In gara 5, sull’80-77 per Milano, Livorno aveva Alberto Tonut in contropiede dopo una palla persa da D’Antoni. Nessuno in quel momento realizzò che il tuffo con cui McAdoo gli deviò la palla oltre la linea di fondo sarebbe diventato probabilmente il singolo atto più famoso nella storia dell’Olimpia o dell’intero basket italiano. La bellezza del gesto è indescrivibile, il cuore ancora di più. La sorpresa è di Tonut: intento a proteggersi da Albert King, che gli corre accanto alla sua sinistra, si volta senza capire come abbia fatto la palla a sfuggirgli di mano. In quel momento, come un siluro, McAdoo completa il tuffo tra le braccia di operatori tv, fotografi e tifosi appollaiati tutti sulla linea di fondo. “So che se ne parla ancora – dice McAdoo –fu una giocata atipica perché ammetto che in tanti anni di NBA non avevo mai fatto nulla di simile. Non so cosa sia scattato”. “Eravamo abituati alle sue gesta, a cose incredibili, lo vedevamo tutti i giorni in allenamento quindi sul momento l’ho archiviato come un’altra grande giocata di Bob, per quanto inusuale per lui – disse il povero Casalini qualche anno dopo – È dopo, a mente fredda, che resti basito”.

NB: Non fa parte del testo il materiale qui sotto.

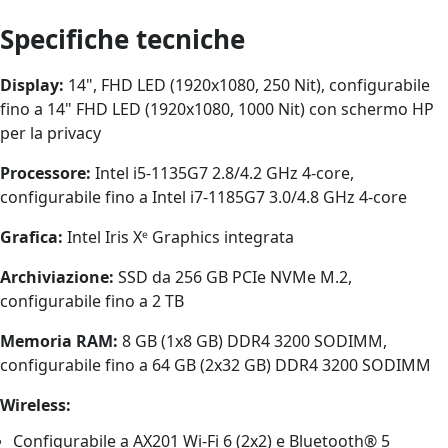
Specifiche tecniche
Display:
14", FHD LED (1920x1080, 250 Nit), configurabile
fino a 14" FHD LED (1920x1080, 1000 Nit) con schermo HP
per la privacy
Processore:
Intel i5-1135G7 2.8/4.2 GHz 4-core,
configurabile fino a Intel i7-1185G7 3.0/4.8 GHz 4-core
Grafica:
Intel Iris Xᵉ Graphics integrata
Archiviazione:
SSD da 256 GB PCIe NVMe M.2,
configurabile fino a 2 TB
Memoria RAM:
8 GB (1x8 GB) DDR4 3200 SODIMM,
configurabile fino a 64 GB (2x32 GB) DDR4 3200 SODIMM
Wireless:
Configurabile a AX201 Wi-Fi 6 (2x2) e Bluetooth® 5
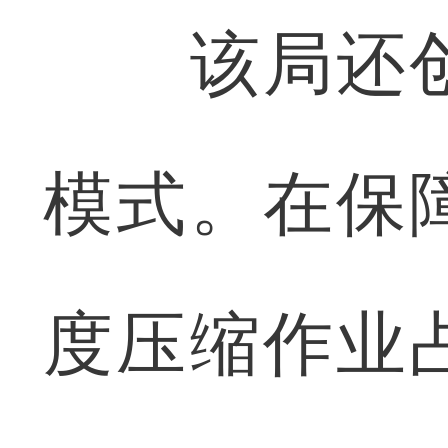
该局还创
模式。在保
度压缩作业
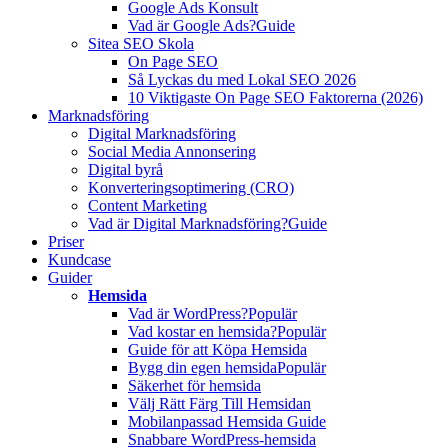
Google Ads Konsult
Vad är Google Ads?
Guide
Sitea SEO Skola
On Page SEO
Så Lyckas du med Lokal SEO 2026
10 Viktigaste On Page SEO Faktorerna (2026)
Marknadsföring
Digital Marknadsföring
Social Media Annonsering
Digital byrå
Konverteringsoptimering (CRO)
Content Marketing
Vad är Digital Marknadsföring?
Guide
Priser
Kundcase
Guider
Hemsida
Vad är WordPress?
Populär
Vad kostar en hemsida?
Populär
Guide för att Köpa Hemsida
Bygg din egen hemsida
Populär
Säkerhet för hemsida
Välj Rätt Färg Till Hemsidan
Mobilanpassad Hemsida Guide
Snabbare WordPress-hemsida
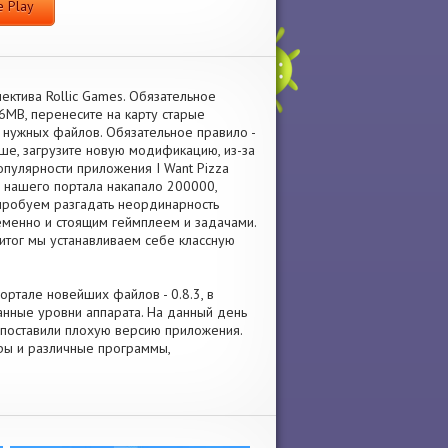
 Play
ектива Rollic Games. Обязательное
6MB, перенесите на карту старые
нужных файлов. Обязательное правило -
ше, загрузите новую модификацию, из-за
опулярности приложения I Want Pizza
 нашего портала накапало 200000,
опробуем разгадать неординарность
ременно и стоящим геймплеем и задачами.
 итог мы устанавливаем себе классную
портале новейших файлов - 0.8.3, в
нные уровни аппарата. На данный день
ли поставили плохую версию приложения.
гры и различные программы,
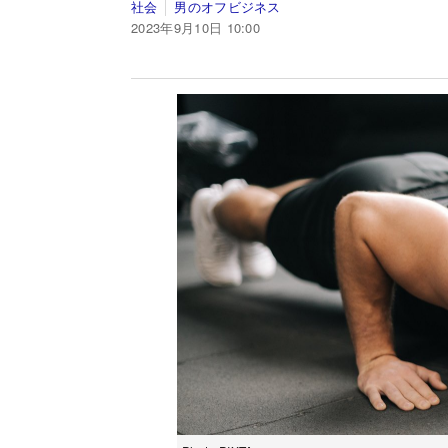
社会
男のオフビジネス
2023年9月10日 10:00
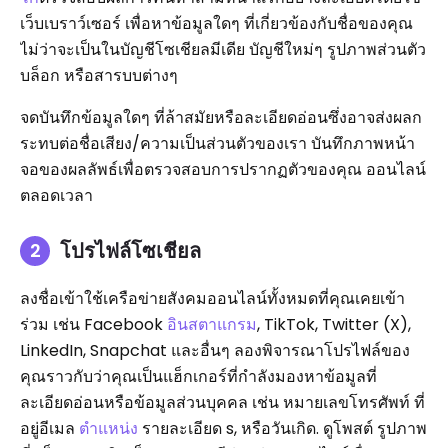
เว็บเบราว์เซอร์ เพื่อหาข้อมูลใดๆ ที่เกี่ยวข้องกับชื่อของคุณ
ไม่ว่าจะเป็นในบัญชีโซเชียลมีเดีย บัญชีใหม่ๆ รูปภาพส่วนตัว
บล็อก หรือสารบบต่างๆ
จดบันทึกข้อมูลใดๆ ที่ล้าสมัยหรือละเอียดอ่อนซึ่งอาจส่งผลก
ระทบต่อชื่อเสียง/ความเป็นส่วนตัวของเรา บันทึกภาพหน้า
จอของผลลัพธ์เพื่อตรวจสอบการปรากฏตัวของคุณ ออนไลน์
ตลอดเวลา
โปรไฟล์โซเชียล
ลงชื่อเข้าใช้เครือข่ายสังคมออนไลน์ทั้งหมดที่คุณเคยเข้า
ร่วม เช่น Facebook
อินสตาแกรม
, TikTok, Twitter (X),
LinkedIn, Snapchat และอื่นๆ ลองพิจารณาโปรไฟล์ของ
คุณราวกับว่าคุณเป็นแฮ็กเกอร์ที่กำลังมองหาข้อมูลที่
ละเอียดอ่อนหรือข้อมูลส่วนบุคคล เช่น หมายเลขโทรศัพท์ ที่
อยู่อีเมล
ตำแหน่ง
รายละเอียด s, หรือวันเกิด. ดูโพสต์ รูปภาพ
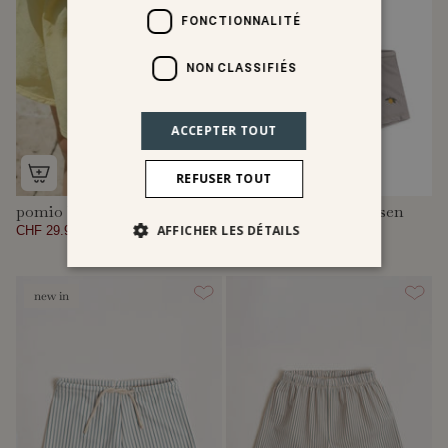
FONCTIONNALITÉ
NON CLASSIFIÉS
ACCEPTER TOUT
REFUSER TOUT
pomio badeshorts
2er pack aster badehosen
AFFICHER LES DÉTAILS
CHF 29.97
CHF 49.95
CHF 64.95
new in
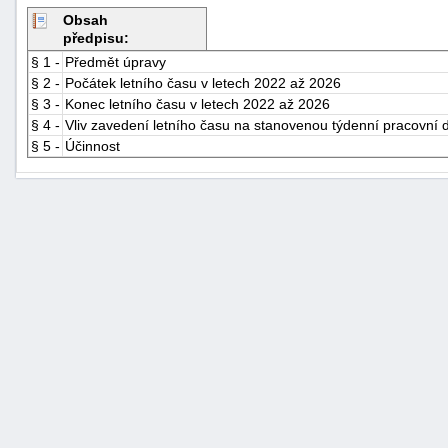
Obsah
předpisu:
§ 1 -
Předmět úpravy
§ 2 -
Počátek letního času v letech 2022 až 2026
§ 3 -
Konec letního času v letech 2022 až 2026
§ 4 -
Vliv zavedení letního času na stanovenou týdenní pracovní 
§ 5 -
Účinnost
+náhrady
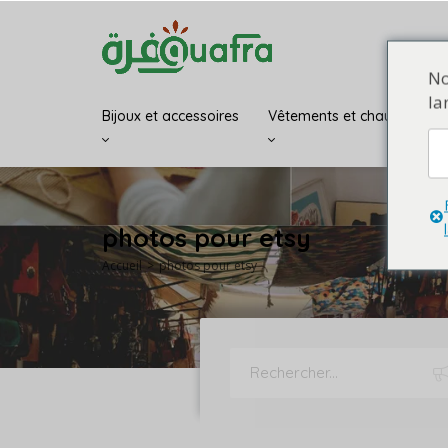
No
la
Bijoux et accessoires
Vêtements et chaussures
photos pour etsy
Accueil
photos pour etsy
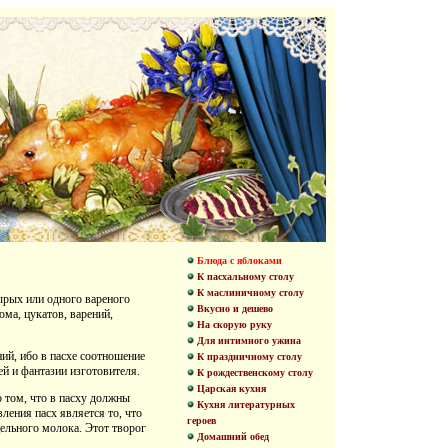
Блюда с яблоками
К пасхальному столу
К маслиничному столу
ырых или одного вареного
Вкусно и дешево
юма, цукатов, варений,
На скорую руку
Для интимного ужина
ий, ибо в пасхе соотношение
К праздничному столу
й и фантазии изготовителя.
К рождественскому столу
Царская кухня
о том, что в пасху должны
Кухня литературных
ения пасх является то, что
героев
ельного молока. Этот творог
Домашний обед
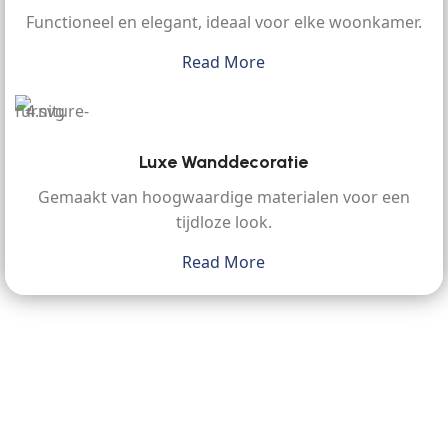
Functioneel en elegant, ideaal voor elke woonkamer.
Read More
Luxe Wanddecoratie
Gemaakt van hoogwaardige materialen voor een
tijdloze look.
Read More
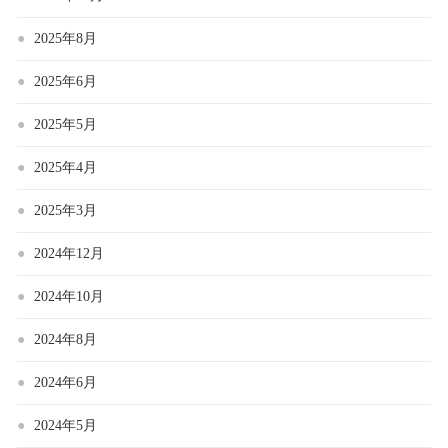
2025年8月
2025年6月
2025年5月
2025年4月
2025年3月
2024年12月
2024年10月
2024年8月
2024年6月
2024年5月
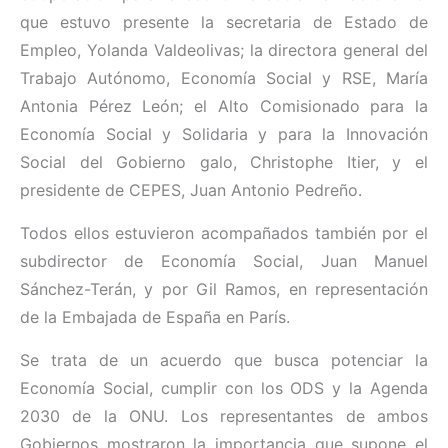
que estuvo presente la secretaria de Estado de
Empleo, Yolanda Valdeolivas; la directora general del
Trabajo Autónomo, Economía Social y RSE, María
Antonia Pérez León; el Alto Comisionado para la
Economía Social y Solidaria y para la Innovación
Social del Gobierno galo, Christophe Itier, y el
presidente de CEPES, Juan Antonio Pedreño.
Todos ellos estuvieron acompañados también por el
subdirector de Economía Social, Juan Manuel
Sánchez-Terán, y por Gil Ramos, en representación
de la Embajada de España en París.
Se trata de un acuerdo que busca potenciar la
Economía Social, cumplir con los ODS y la Agenda
2030 de la ONU. Los representantes de ambos
Gobiernos mostraron la importancia que supone el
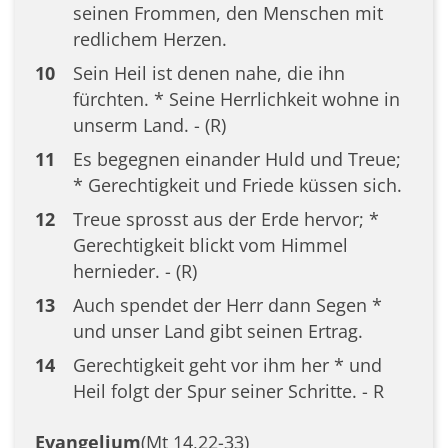
seinen Frommen, den Menschen mit
redlichem Herzen.
10
Sein Heil ist denen nahe, die ihn
fürchten. * Seine Herrlichkeit wohne in
unserm Land. - (R)
11
Es begegnen einander Huld und Treue;
* Gerechtigkeit und Friede küssen sich.
12
Treue sprosst aus der Erde hervor; *
Gerechtigkeit blickt vom Himmel
hernieder. - (R)
13
Auch spendet der Herr dann Segen *
und unser Land gibt seinen Ertrag.
14
Gerechtigkeit geht vor ihm her * und
Heil folgt der Spur seiner Schritte. - R
Evangelium
(Mt 14,22-33)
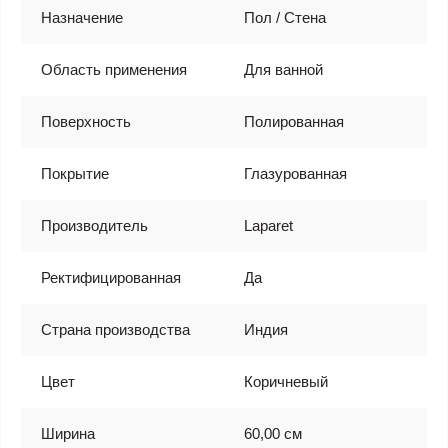
Назначение
Пол / Стена
Область применения
Для ванной
Поверхность
Полированная
Покрытие
Глазурованная
Производитель
Laparet
Ректифицированная
Да
Страна производства
Индия
Цвет
Коричневый
Ширина
60,00 см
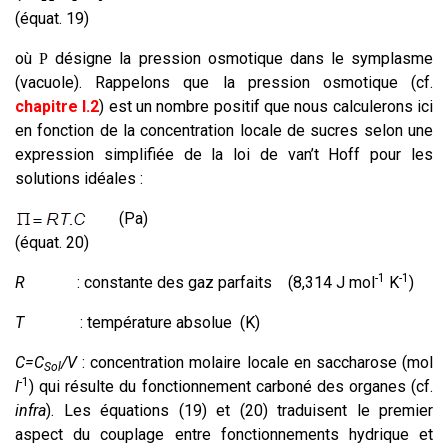
(équat. 19)
où
désigne la pression osmotique dans le symplasme
P
(vacuole). Rappelons que la pression osmotique (cf.
chapitre I.2
) est un nombre positif que nous calculerons ici
en fonction de la concentration locale de sucres selon une
expression simplifiée de la loi de van’t Hoff pour les
solutions idéales :
(Pa)
(équat. 20)
-1
-1
R
: constante des gaz parfaits (8,314 J mol
K
)
T
: température absolue (K)
C=C
/V
: concentration molaire locale en saccharose (mol
Sol
-1
l
) qui résulte du fonctionnement carboné des organes (cf.
infra
). Les équations (19) et (20) traduisent le premier
aspect du couplage entre fonctionnements hydrique et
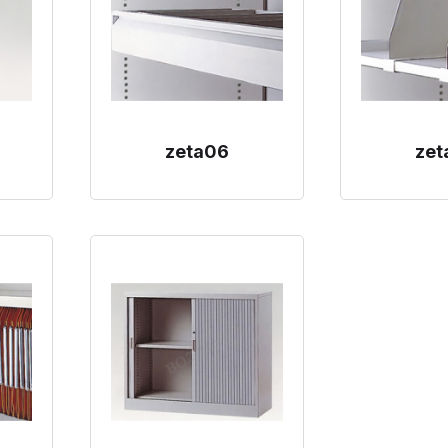
zeta06
zet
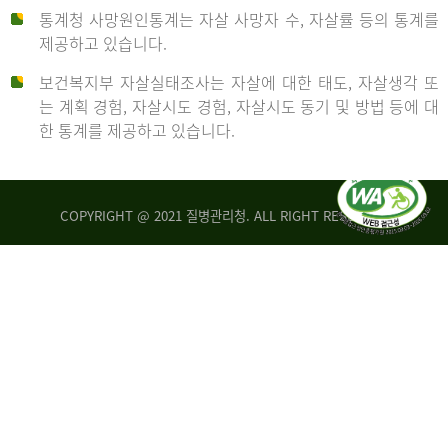
통계청 사망원인통계는 자살 사망자 수, 자살률 등의 통계를
형
제공하고 있습니다.
('19)
보건복지부 자살실태조사는 자살에 대한 태도, 자살생각 또
및
는 계획 경험, 자살시도 경험, 자살시도 동기 및 방법 등에 대
4.6
한 통계를 제공하고 있습니다.
이
원
COPYRIGHT @ 2021 질병관리청. ALL RIGHT RESERVED
탈
인
리
통
아
계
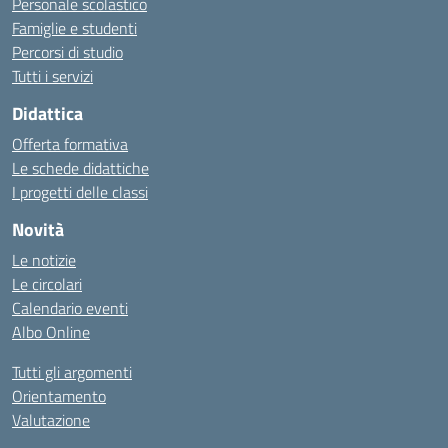
Personale scolastico
Famiglie e studenti
Percorsi di studio
Tutti i servizi
Didattica
Offerta formativa
Le schede didattiche
I progetti delle classi
Novità
Le notizie
Le circolari
Calendario eventi
Albo Online
Tutti gli argomenti
Orientamento
Valutazione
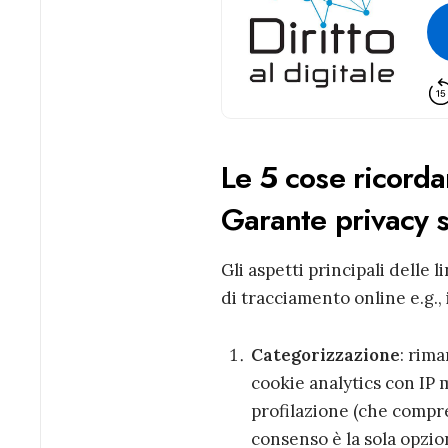
Le 5 cose ricorda
Garante privacy s
Gli aspetti principali delle 
di tracciamento online e.g.,
Categorizzazione
: rim
cookie analytics con IP 
profilazione (che compre
consenso è la sola opzion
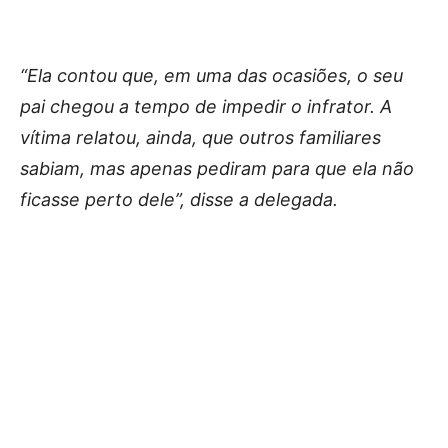
“Ela contou que, em uma das ocasiões, o seu
pai chegou a tempo de impedir o infrator. A
vítima relatou, ainda, que outros familiares
sabiam, mas apenas pediram para que ela não
ficasse perto dele”, disse a delegada.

Dopo Milano, McAdoo avrebbe giocato a Forlì e poi addirittura due partite a Fabriano a carriera finita. Nel 1991 perse la moglie Charlina, un’ex Laker Girl che aveva fondato il “Dance Team” dell’Olimpia, il primo, assieme a Laurel D’Antoni. A Forlì avrebbe poi conosciuto e sposato Patrizia che con lui sarebbe rientrata negli Stati Uniti dove Bob ha avuto una buona carriera da assistente allenatore dei Miami Heat, voluto ancora da Pat Riley.